Наступает второй антракт. Мальчишку уводят, и он, весь дрожа, начинает сам раздеваться в тусклом мерцании лампы-«молнии», потому что Клара, торопясь скорее вернуться в швейцарскую, забывает зажечь на комоде голенастую птицу. Люсиль уже освободилась от некоторых своих причиндалов, в полумраке ее клонит ко сну, и она не замечает, как я удручен. Кое-как взобравшись на гималайскую кручу кровати, я понемногу успокаиваюсь под мудрые прабабушкины речи:
— Давно бы тебе надо было спать пойти, а не сидеть да их глупости слушать. Всё-то они норовят выше головы прыгнуть. Прямо как дочка Розы — знаешь, Розы из Гризи, у которой с дочкой такая неприятность приключилась. Дочку-то ты не знал? В деревне все не по ней было, все ей по так, и скучно-то ей, и женихов нет подходящих, и уж так-то она выдрючивается, и рожу себе малюет, и побрякушки на себя навешивает, уж прямо такая она благородная барышня, и ты хлебом ее не корми, а подавай ей Америку, в Голливуд ей, видишь ли, надо, чтобы стать там кинозвездой! Тьфу ты, Господи, потаскушка она! И вот в этой самой Америке нашелся один мерзавец, до нитки ее обобрал, да и бросил. И никакого тебе больше кино, и вернулась она домой, да еще спасибо скажи, что Роза с Альбером ее в дом-то пустили. Вот я и думаю, не оттого ли у Розы с тех пор что-то грудь теснить стало, удушье какое-то, прямо как у тебя; видно, очень уж сильно из-за дочери переживала…

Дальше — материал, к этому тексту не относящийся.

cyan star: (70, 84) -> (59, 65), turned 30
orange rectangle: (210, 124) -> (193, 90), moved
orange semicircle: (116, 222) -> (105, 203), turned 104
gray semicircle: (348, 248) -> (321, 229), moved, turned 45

В ту ночь я так и не узнал, отчего же все-таки у Розы теснить в груди стало: убаюканный этой историей, последней, что довелось мне услышать от Люсиль, я уже начал успокаиваться, медленно погружаться в сон, как вдруг снова послышался шум голосов, плач и грохот дверей. К нам в комнату кто-то ворвался. На пороге возникла бабушка, и в мерцании керосиновой лампы, которую она держала в руке, я увидел, что по щекам у нее текут слезы, а за ней, в пальто и шляпе, стоит разъяренный отец. Оглушенный, испуганный, я было решил, что они пришли наказать меня за какой-то тяжелый проступок, про который я почему-то забыл, но у меня не было времени копаться в своей совести, впрочем, и сама сцена была слишком драматической, чтобы я мог спокойно обо всем этом размышлять.

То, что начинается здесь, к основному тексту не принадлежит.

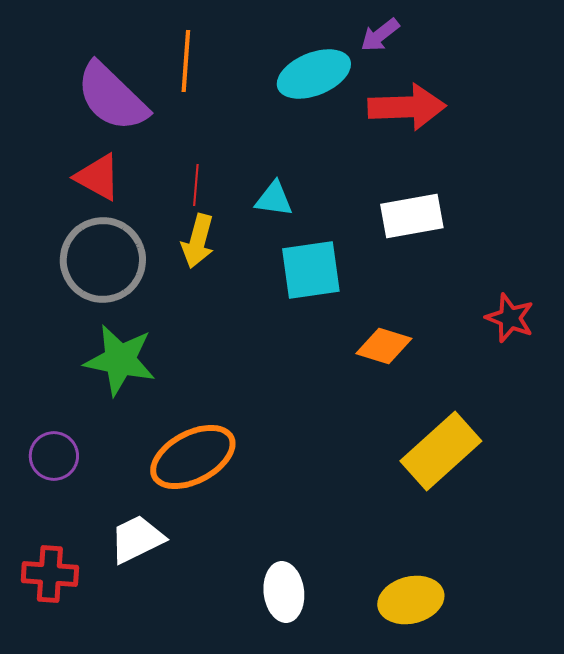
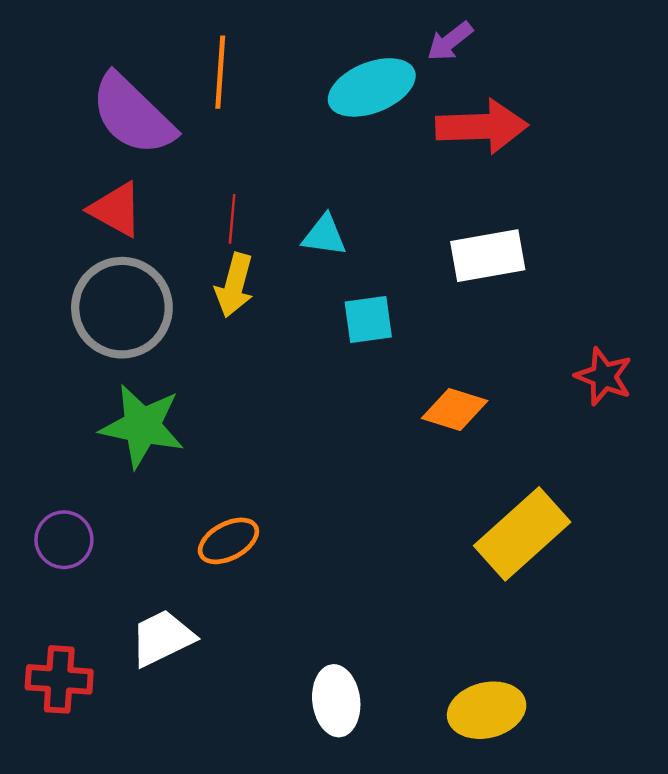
cyan square: (311, 270) -> (368, 320), size x0.7
orange ellipse: (193, 457) -> (228, 541), size x0.6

Строгим голосом отец приказал мне встать и одеться: мы уходим. Бабушка с горестным воплем поставила лампу на стол. Люсиль приподнялась на подушке и спросила, уж не посходили ли все с ума? Я в отчаянии кричал, что ничего плохого не сделал и не хочу уходить отсюда, Люсиль кричала, что все хотят ее уморить, ее дочь громко и жалобно причитала. Отец ходил взад и вперед по комнате словно палач, недовольный тем, что осужденный на казнь замешкался и заставляет себя ждать. Несмотря на всю эту ужасную суматоху, я понял, что мой бунт бесполезен. Обе бабушки оплакивали мою злую долю, по делали это с атавистической женской покорностью перед непререкаемой и законной властью мужчины. Клара, задыхаясь от рыданий, молила меня повиноваться отцу, с тоской напомнив то, о чем я начисто забыл: «Ты ведь не наш!» Против этого мне нечего было возразить, и я с тяжелым сердцем приступил к мрачному обряду одевания, стараясь производить его как можно медлительнее и бросая горестные взгляды на окружающие предметы, па существа, которые я любил, на дряхлую мою подружку, делившую со мной постель под гравюрами, изображавшими псовую охоту; ее горе, которое она выказывала сдержанно и стыдливо, было от этого не менее красноречивым. Когда я с ней прощался, она мне шепнула, что рано или поздно отец будет наказан за свою жестокость.